The Key Ingredient We’re Missing: Integration

Message from Walker: “Intellectual Takeout depends on donors like you to bring my work and the work of my stellar colleagues to the public. I love writing about art, culture, rural life, literature, and philosophy for ITO. If you value that kind of content too, please consider making a donation today. Together, we can help spread time-tested traditional ideals.”


The same thing that makes for a beautiful piece of music makes for a healthy society: harmony.

In a beautiful musical composition (such as the alt-folk album Appaloosa Bones that I’m listening to as I write), the notes of each chord harmonize with one another, as do the notes of the melody, and a unifying rhythm holds all the pieces together. Something in our human nature easily and immediately knows the difference between harmony and dissonance. Notes in harmony are unified. Dissonant notes are not. Of course, composers can make good use of dissonance at times, but, as a rule, a piece of music that is entirely dissonant will be ugly. It is not at one with itself.

The same holds for a culture. If a civilization lacks harmony–between all its constituent parts–it lacks something essential. I fear that America today is missing this unifying principle, this wholesome integration of all its parts. Many of our problems, I would suggest, derive from this disharmony, this disintegration.

The scientific revolution certainly brought to the West a host of benefits. But at the same time, it emphasized one way of thinking, a way of thinking with advantages and disadvantages. One of the disadvantages of the scientific mind is that it tends to continually narrow its scope, to classify, dissect, and divide. There’s a reason we often picture a scientist dressed in a lab coat, staring through a microscope. The scientific mind zeros in. It seeks to break things into parts in order to understand what the thing is made of–a useful technique, to be sure, as long as we do not forget the wholeness of the thing, as long as we do not compromise that integrity for the sake of microscopic precision. As Gandalf says in The Fellowship of the Ring, “He that breaks a thing to find out what it is has left the path of wisdom.”

As the scientific era has progressed, more and more aspects of human life and society have been stratified in this manner–separated out, dissected. More and more of the pieces of life have become the domain of experts and a scientific specialization that too often neglects the whole picture. Human life is ultimately one thing, not a collection of separate specialties.

Let me make this idea more concrete. Consider how much our society suffers from division and compartmentalization. In medicine, for example, most doctors specialize on a particular section of the body, often failing to take into account the health of the whole person and how physiological systems are interdependent and integrated (as a popular Tucker Carlson podcast episode recently pointed out).

In education, subjects are too often taught completely independently of one another, with no unifying vision of the world tying together the different disciplines.

In agriculture, the health of the soil, environment, local community, and even the plants themselves is forgotten and separated from the monomaniacal goal of increasing yields. In its impact on the average citizen, industrial agriculture tends to separate us from the earth that gives us life.

In politics, we seek to create a “neutral public space” separated from the influence of religion, ethics, or philosophy, as though such considerations could ever be divorced from the pursuit of the public good.

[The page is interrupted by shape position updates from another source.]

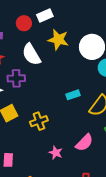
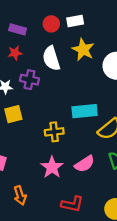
cyan rectangle: (73, 95) -> (85, 111), size x1.6
yellow cross: (39, 121) -> (54, 132), moved
pink star: (56, 153) -> (52, 167), size x1.5

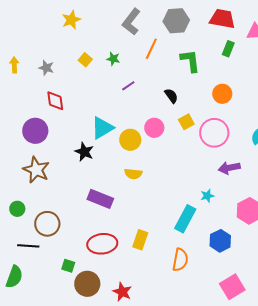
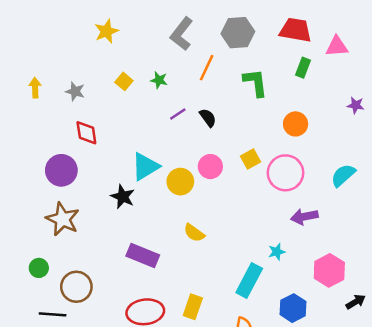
black semicircle: (171, 96) -> (208, 118), moved
yellow semicircle: (133, 174) -> (194, 233), moved, turned 30

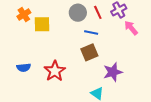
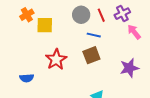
blue semicircle: (24, 68) -> (27, 78), moved
red star: (55, 71) -> (56, 60), moved
purple star: (113, 72) -> (129, 68), moved

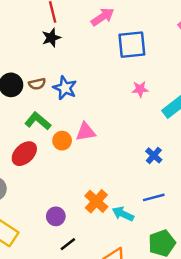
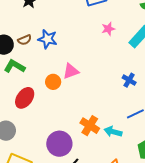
green L-shape: (38, 121) -> (15, 66), moved
purple circle: (56, 216) -> (59, 144), size x1.6

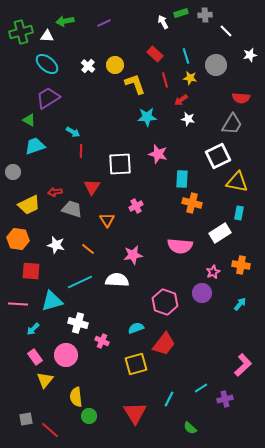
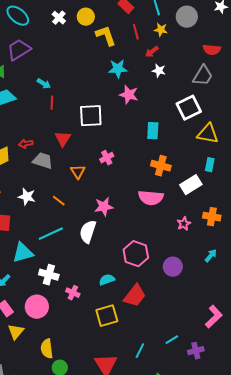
pink star: (158, 154) -> (129, 95), moved
orange cross: (192, 203) -> (161, 166), moved
white semicircle: (117, 280) -> (88, 232), turned -75
purple circle: (202, 293) -> (173, 267), moved

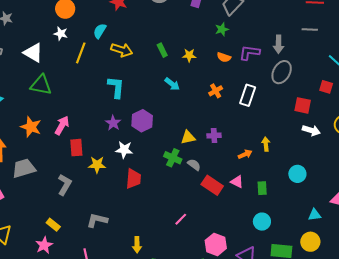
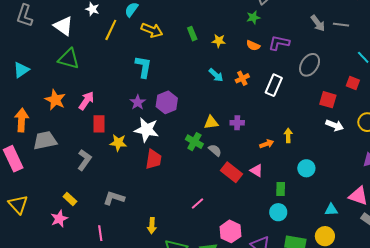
gray arrow: (279, 44) -> (318, 23), moved, turned -42
cyan arrow: (172, 84) -> (216, 75), moved
white star: (124, 150) -> (146, 130), size x1.4
cyan circle: (297, 174) -> (306, 168), moved
green rectangle: (262, 188) -> (281, 189), moved

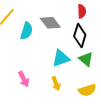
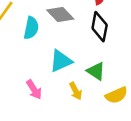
cyan triangle: (61, 58) -> (61, 61), moved
green triangle: (86, 59) -> (96, 71), moved

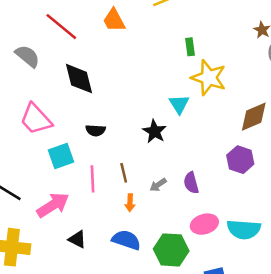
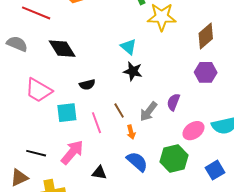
cyan triangle: (179, 104) -> (128, 47), moved
cyan square: (61, 156) -> (67, 113), turned 30
purple semicircle: (191, 183) -> (173, 102), turned 54
gray arrow: (158, 185) -> (148, 112), size x1.5
blue semicircle: (126, 240) -> (137, 162), turned 40

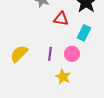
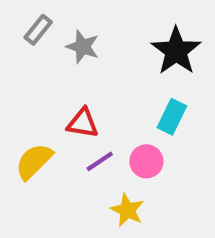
red triangle: (61, 19) -> (83, 123), moved
purple line: (50, 54) -> (100, 161), turned 48

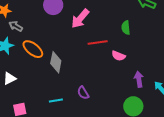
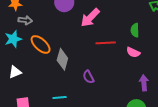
gray arrow: (16, 26) -> (25, 20), turned 152
pink semicircle: (118, 56) -> (133, 52), moved
purple semicircle: (83, 93) -> (88, 77), moved

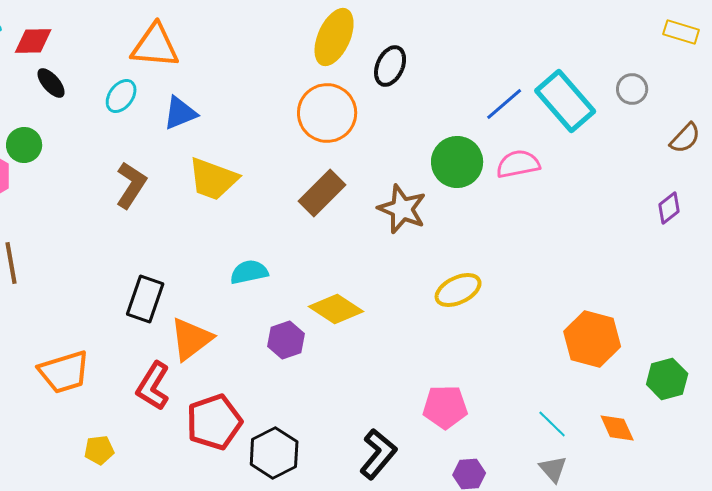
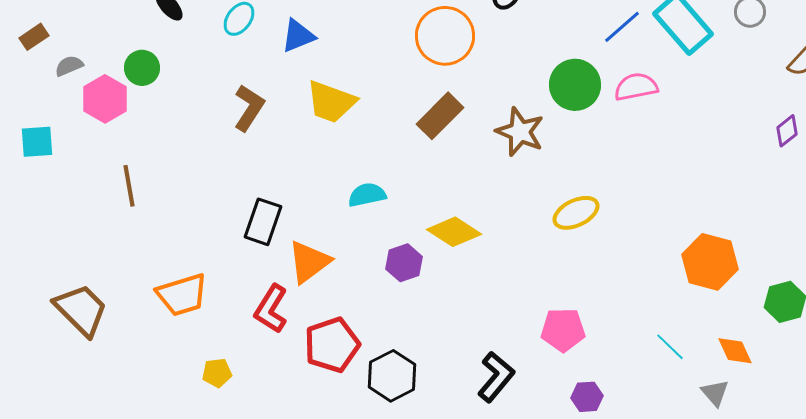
gray triangle: (553, 469) -> (715, 393), moved

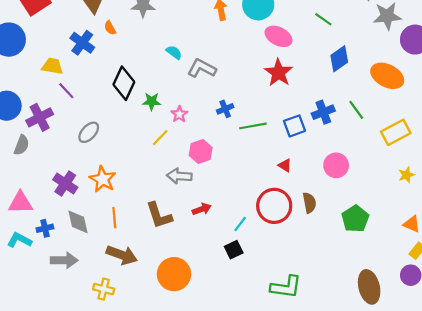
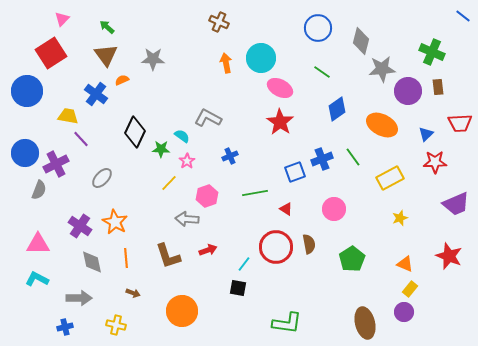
orange semicircle: (110, 28) -> (122, 80), turned 96
cyan semicircle: (174, 52) -> (182, 136), moved
green line: (253, 126) -> (255, 193), moved
blue cross: (45, 228) -> (65, 327), moved
black square: (234, 250) -> (238, 288), turned 36
brown arrow: (122, 255) -> (133, 293), size x0.5

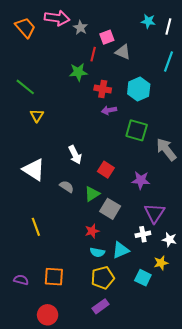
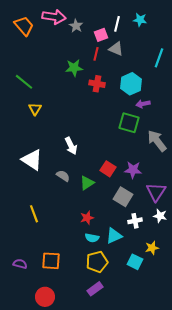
white line: (168, 26) -> (117, 24), moved
red line: (93, 54) -> (96, 54), moved
purple arrow: (109, 110) -> (143, 104), moved
red square: (106, 170) -> (108, 169), moved
gray square: (110, 209) -> (123, 197), moved
purple triangle: (155, 213) -> (156, 192), moved
white star: (169, 240) -> (160, 216), moved

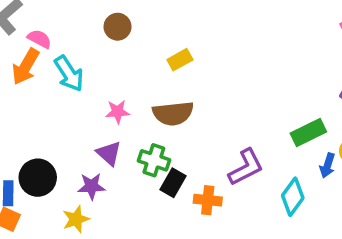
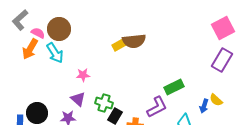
brown circle: (118, 27) -> (59, 29), moved, size x1.5
brown semicircle: (173, 113) -> (134, 41), moved
green rectangle: (308, 133) -> (174, 87), moved

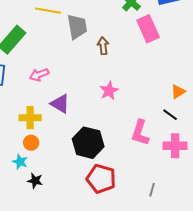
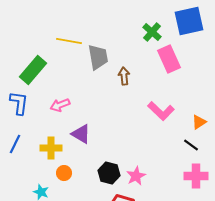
pink star: (109, 91) -> (136, 176), moved
pink L-shape: (140, 133) -> (161, 111), moved, turned -64
orange circle: (31, 143) -> (64, 173), moved
black hexagon: (88, 143) -> (109, 173), size x0.7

With the rise in divorce, families are frequently divided within themselves, with husbands separated from wives, and children separated from both parents via daycare.

Our technologies, when misused, tend to separate us from our local communities, from face-to-face conversation, from the natural world, and from our own reflections recollected in quiet solitude.

In our day-to-day living, we tend to isolate and fracture different aspects of the human experience: family life vs. work life vs. love life vs. rec life vs. prayer life, as though all these were somehow opposed. We even have “experts” assigned to guiding us in these various domains!

To be clear, I understand the necessity and value of analyzing the parts of something in order to better understand it. However, analysis should always lead back to synthesis: gathering together the details observed through careful examination to form a larger picture of the whole system.

When it comes to human society, that “system” is really human life itself. The Scholastics taught that a human being is neither just a body nor just a soul, but a composite of both. Thus, if we accept that premise, a healthy human society must recognize and reflect this mysterious integration present at the core of who we are, of what it means to be human.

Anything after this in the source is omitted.